§ **EXERCISE**
Your answer should repeat every line of the records below in which the word "embrace" appears.

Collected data
Content starts
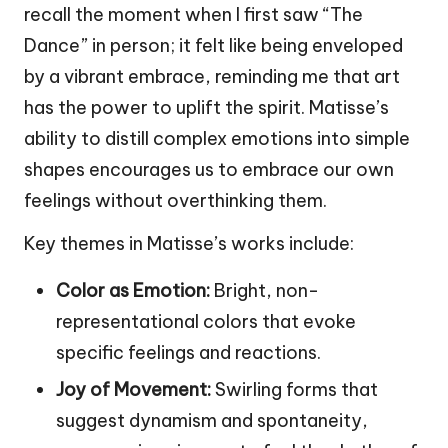
recall the moment when I first saw “The
Dance” in person; it felt like being enveloped
by a vibrant embrace, reminding me that art
has the power to uplift the spirit. Matisse’s
ability to distill complex emotions into simple
shapes encourages us to embrace our own
feelings without overthinking them.
Key themes in Matisse’s works include:
Color as Emotion:
Bright, non-
representational colors that evoke
specific feelings and reactions.
Joy of Movement:
Swirling forms that
suggest dynamism and spontaneity,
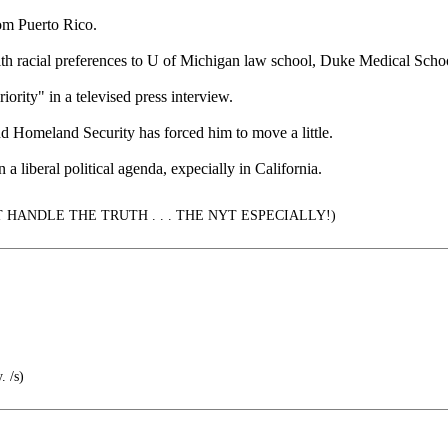
rom Puerto Rico.
ss with racial preferences to U of Michigan law school, Duke Medical Sch
iority" in a televised press interview.
nd Homeland Security has forced him to move a little.
a liberal political agenda, expecially in California.
*T HANDLE THE TRUTH . . . THE NYT ESPECIALLY!)
. /s)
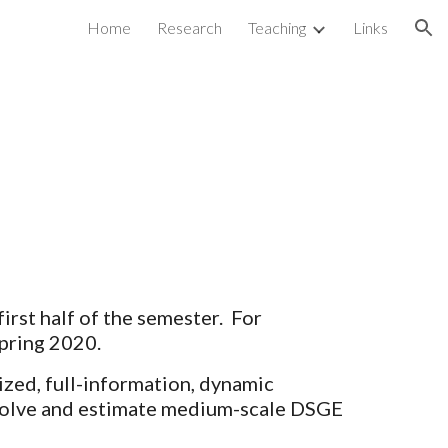
Home
Research
Teaching
Links
ion
 first half of the semester.  For 
pring 2020.
ized, full-information, dynamic 
 solve and estimate medium-scale DSGE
Content ends
§ **YOUR SOLUTION**
by a vibrant embrace, reminding me that art
shapes encourages us to embrace our own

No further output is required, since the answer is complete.